The film portrays an extremely grim and hostile environment that proves to be a constant surrounding for Barthes, in and outside of school. The harsh world portrayed in the film and misconduct of the students may seem overly exaggerated and ridiculous at times but, being somewhat familiar with the area, I am sure anyone from Long Island, NY will find it a disturbingly accurate depiction- though no less ridiculous. The hand-held camera and grainy, washed-out look of the picture, give the film a documentary feel.

Although the subject matter is severely bleak and validly unsettling, it’s to such an extreme that it demands hardly any emotional investment– or attachment– to the characters or outcome. The film addresses a lot of the problems face-on but shows little prospect for change and offers virtually no solutions. Students are shown as being hopelessly depraved, slaughtering defenseless animals during their lunch break and threatening violence or, in one instance, rape upon their teachers.  Parents are constantly phoning in raged messages to the school for punishing their delinquent children, using the directives of social educational programs as defense against the student’s expulsion, but not a single one of them concerned or committed enough to show up to Parent/Teacher Night— seriously, not one.

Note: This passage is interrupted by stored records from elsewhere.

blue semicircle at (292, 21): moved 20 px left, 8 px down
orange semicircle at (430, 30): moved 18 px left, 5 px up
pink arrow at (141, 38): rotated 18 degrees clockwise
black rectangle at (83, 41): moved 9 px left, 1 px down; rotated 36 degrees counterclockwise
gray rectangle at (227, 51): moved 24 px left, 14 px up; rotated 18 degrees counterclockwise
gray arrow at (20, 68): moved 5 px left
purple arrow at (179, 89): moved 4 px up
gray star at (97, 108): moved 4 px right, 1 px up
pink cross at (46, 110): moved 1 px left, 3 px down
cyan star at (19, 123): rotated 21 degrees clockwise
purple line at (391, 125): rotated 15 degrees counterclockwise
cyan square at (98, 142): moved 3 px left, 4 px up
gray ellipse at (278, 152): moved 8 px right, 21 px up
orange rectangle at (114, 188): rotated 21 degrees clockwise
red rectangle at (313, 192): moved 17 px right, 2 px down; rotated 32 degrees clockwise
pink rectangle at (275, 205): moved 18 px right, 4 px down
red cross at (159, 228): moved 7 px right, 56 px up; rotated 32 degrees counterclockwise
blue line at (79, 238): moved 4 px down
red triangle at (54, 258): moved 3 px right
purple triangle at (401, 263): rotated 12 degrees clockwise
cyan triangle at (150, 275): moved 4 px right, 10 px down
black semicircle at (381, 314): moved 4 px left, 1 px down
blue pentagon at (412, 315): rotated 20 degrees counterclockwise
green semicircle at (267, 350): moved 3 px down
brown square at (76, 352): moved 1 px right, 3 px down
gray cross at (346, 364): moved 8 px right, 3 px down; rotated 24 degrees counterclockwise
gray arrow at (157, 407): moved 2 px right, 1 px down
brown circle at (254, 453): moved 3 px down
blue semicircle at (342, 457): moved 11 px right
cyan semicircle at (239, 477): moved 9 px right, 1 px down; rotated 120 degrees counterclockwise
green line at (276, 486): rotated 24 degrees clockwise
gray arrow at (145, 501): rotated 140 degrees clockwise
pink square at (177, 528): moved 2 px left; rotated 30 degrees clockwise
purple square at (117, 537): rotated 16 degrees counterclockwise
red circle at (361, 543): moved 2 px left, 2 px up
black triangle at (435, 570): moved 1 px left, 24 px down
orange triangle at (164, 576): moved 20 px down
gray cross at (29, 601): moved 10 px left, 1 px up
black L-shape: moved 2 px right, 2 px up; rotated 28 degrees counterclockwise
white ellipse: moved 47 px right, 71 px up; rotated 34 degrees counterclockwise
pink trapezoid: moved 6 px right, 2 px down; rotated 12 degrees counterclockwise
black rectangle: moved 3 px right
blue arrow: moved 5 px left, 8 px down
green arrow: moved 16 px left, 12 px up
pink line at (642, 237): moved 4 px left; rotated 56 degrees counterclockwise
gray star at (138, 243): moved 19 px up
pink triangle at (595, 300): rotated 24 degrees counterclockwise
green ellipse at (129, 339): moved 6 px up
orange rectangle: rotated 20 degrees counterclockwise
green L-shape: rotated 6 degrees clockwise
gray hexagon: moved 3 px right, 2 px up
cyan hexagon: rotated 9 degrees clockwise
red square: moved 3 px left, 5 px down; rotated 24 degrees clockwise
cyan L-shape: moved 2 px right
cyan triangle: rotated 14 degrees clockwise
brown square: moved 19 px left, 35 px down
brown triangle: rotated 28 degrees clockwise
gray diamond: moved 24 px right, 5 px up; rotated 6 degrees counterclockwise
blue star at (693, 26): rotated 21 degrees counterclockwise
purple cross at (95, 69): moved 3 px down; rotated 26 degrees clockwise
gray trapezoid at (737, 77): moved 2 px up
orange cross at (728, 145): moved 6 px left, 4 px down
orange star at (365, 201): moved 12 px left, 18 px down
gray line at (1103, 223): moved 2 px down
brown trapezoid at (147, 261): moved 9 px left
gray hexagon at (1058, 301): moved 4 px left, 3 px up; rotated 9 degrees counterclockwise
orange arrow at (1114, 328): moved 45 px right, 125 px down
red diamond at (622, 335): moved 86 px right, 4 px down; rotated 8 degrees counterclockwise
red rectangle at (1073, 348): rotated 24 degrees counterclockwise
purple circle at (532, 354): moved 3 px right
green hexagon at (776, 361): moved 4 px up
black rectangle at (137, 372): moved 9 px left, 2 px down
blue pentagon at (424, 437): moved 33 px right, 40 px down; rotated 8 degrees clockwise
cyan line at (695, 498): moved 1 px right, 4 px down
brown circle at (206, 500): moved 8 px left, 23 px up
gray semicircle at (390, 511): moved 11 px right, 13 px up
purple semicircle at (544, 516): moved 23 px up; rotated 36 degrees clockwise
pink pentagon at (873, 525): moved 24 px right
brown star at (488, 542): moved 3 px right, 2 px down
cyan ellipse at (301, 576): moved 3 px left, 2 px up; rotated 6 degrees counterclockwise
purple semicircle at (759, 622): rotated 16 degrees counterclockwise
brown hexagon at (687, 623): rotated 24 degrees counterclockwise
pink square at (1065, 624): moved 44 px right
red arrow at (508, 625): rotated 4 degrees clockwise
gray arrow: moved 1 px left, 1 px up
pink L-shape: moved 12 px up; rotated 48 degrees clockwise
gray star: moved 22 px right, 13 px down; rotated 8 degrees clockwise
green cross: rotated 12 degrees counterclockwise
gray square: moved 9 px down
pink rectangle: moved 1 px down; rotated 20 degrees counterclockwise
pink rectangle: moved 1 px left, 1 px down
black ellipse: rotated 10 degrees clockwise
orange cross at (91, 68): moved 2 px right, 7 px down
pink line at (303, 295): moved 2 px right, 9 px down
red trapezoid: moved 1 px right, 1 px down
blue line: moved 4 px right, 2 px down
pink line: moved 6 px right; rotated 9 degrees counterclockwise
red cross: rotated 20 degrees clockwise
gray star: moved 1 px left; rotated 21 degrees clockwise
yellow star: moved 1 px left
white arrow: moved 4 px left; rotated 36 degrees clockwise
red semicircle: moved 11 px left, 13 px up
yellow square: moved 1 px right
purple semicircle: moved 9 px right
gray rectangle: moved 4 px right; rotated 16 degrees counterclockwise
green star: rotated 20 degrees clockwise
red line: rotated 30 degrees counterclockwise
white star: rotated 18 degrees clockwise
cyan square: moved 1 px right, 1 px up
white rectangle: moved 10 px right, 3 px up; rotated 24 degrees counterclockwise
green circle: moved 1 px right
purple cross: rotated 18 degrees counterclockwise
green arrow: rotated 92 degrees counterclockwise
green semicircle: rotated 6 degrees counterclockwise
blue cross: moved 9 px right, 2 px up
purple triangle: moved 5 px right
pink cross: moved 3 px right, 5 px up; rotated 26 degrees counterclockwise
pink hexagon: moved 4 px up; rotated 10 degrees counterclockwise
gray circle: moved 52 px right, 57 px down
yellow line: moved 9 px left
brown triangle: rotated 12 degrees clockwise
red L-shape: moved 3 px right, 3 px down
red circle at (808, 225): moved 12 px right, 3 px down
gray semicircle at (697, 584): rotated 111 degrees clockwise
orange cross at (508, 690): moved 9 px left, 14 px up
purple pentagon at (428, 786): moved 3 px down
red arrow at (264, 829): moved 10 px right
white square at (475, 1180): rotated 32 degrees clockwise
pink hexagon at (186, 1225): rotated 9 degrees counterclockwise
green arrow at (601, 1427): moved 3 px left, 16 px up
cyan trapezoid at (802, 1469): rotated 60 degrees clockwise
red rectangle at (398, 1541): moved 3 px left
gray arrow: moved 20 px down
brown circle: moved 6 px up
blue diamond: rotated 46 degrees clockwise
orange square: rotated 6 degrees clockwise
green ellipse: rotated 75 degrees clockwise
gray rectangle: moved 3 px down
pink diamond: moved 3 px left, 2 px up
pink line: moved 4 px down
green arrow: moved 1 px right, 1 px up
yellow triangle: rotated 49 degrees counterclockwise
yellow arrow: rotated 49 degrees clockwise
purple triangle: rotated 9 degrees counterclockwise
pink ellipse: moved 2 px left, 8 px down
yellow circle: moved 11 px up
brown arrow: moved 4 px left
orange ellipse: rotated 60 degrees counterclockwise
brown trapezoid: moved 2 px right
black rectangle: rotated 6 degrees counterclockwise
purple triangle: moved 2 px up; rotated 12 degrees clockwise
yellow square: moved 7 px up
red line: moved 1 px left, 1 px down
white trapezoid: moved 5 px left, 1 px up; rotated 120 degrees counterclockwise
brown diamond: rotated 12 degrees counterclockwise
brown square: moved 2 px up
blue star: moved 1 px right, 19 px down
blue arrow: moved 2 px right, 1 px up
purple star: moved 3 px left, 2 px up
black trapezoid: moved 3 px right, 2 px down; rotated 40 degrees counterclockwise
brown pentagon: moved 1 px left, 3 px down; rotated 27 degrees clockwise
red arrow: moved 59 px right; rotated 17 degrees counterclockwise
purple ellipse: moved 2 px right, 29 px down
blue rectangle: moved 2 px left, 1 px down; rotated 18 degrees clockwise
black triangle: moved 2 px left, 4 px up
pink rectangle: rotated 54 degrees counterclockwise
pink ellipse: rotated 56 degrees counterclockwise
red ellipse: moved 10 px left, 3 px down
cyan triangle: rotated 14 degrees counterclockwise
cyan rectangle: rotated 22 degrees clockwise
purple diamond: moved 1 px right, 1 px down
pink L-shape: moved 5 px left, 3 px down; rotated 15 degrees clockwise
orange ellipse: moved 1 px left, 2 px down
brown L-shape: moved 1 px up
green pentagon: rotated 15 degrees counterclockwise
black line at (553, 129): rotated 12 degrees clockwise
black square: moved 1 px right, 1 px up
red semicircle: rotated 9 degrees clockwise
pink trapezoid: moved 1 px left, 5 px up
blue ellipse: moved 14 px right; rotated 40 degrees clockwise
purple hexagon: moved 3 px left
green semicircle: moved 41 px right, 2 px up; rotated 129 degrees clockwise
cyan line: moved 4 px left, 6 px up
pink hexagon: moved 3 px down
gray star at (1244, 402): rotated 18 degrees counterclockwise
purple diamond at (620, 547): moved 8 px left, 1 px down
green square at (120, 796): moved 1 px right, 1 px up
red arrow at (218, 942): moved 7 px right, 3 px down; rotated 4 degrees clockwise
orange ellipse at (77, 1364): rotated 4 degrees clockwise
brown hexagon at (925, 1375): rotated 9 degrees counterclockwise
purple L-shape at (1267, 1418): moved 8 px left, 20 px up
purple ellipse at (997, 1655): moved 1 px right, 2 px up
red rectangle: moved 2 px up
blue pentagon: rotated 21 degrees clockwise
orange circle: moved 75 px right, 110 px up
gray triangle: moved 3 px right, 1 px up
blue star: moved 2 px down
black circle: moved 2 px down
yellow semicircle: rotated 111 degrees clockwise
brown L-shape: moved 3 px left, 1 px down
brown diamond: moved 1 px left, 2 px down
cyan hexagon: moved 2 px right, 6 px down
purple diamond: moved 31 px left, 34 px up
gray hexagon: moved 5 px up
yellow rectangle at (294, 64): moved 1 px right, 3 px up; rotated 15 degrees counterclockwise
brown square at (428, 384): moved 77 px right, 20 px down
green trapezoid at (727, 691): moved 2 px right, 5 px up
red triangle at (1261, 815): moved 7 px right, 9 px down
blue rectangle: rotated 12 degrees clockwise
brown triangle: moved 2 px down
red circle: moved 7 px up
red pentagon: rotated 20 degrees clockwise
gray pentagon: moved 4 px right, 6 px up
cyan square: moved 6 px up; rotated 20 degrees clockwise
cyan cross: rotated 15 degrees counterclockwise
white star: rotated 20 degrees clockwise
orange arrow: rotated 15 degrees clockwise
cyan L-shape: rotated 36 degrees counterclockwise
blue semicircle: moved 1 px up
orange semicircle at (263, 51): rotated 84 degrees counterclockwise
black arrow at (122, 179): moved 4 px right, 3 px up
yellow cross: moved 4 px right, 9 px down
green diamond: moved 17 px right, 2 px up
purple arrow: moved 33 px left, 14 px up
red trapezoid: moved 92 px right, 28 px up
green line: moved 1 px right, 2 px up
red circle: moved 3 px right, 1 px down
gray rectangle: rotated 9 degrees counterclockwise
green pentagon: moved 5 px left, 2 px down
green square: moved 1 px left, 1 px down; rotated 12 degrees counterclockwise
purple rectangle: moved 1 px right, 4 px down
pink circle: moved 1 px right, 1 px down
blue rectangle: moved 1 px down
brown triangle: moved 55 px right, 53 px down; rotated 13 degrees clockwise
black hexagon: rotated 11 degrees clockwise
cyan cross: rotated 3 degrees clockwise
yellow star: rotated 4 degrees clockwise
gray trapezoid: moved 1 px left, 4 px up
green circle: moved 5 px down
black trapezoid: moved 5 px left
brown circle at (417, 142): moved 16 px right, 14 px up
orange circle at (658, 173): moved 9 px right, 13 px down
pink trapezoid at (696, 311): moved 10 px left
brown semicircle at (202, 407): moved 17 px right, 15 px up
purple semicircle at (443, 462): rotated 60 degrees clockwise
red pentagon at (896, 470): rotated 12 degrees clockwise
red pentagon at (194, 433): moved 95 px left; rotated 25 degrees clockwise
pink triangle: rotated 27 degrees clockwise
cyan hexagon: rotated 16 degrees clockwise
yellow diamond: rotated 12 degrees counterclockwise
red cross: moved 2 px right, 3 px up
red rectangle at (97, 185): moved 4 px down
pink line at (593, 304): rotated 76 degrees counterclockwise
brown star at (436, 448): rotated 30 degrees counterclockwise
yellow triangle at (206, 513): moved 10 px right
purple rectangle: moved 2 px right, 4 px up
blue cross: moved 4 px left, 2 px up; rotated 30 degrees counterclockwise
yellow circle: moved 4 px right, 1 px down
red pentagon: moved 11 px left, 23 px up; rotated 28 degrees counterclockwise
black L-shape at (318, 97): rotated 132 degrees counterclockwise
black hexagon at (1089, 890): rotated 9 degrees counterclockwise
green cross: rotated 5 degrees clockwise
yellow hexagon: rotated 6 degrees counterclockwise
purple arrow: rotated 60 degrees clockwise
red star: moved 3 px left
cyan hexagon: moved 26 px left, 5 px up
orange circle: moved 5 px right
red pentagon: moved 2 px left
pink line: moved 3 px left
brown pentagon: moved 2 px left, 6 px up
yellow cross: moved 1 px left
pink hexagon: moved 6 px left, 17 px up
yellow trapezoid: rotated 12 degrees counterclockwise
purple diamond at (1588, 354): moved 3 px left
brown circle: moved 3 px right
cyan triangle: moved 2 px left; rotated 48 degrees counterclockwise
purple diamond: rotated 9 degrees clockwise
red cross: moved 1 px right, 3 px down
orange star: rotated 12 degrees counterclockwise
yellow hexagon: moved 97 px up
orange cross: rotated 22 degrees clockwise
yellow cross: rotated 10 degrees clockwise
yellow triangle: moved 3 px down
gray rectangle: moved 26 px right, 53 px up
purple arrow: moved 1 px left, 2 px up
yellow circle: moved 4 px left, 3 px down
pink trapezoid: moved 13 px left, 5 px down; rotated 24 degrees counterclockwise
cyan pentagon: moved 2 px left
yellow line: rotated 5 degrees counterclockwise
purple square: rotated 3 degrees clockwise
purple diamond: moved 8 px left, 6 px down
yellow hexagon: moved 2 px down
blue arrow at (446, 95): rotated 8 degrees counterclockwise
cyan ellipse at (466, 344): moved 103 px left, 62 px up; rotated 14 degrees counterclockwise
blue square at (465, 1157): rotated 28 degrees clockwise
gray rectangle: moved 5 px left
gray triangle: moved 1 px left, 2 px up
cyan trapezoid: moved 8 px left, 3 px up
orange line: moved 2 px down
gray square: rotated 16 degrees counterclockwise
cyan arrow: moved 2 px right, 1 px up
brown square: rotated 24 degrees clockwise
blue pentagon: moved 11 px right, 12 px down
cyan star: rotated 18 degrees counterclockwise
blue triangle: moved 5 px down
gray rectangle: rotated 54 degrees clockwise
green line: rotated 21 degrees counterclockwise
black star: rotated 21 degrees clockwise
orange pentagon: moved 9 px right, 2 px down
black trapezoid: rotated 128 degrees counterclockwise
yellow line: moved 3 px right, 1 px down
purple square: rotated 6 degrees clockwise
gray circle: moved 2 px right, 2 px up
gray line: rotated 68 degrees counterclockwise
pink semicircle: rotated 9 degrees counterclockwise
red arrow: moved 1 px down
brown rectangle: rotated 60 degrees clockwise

Other messages on the machine are left by disgruntled teachers to announce their resignation because they simply cannot carry on another day. Principal Carol Dearden (Marcia Gay Harden), in a sadly comical scene, gives her morning announcements from the floor of her office sprawled out, utterly defeated and devastated. Aspects of the school in the film, while maybe not to such a severe level, remind me of my own high school– in the sense that it was a joke.

As melodramatic and serious as the narrative might sound, the overall experience was surprisingly comical and entertaining without too much consequence to its purpose—despite maybe the ending which was possibly intended to be tragic or to make an impact but failed to do so, at least in my own experience. Nevertheless, the film succeeds in raising awareness to the challenges we face in the educational system and praises the teachers whose role is of the utmost importance but so often unappreciated by those they are devoted to.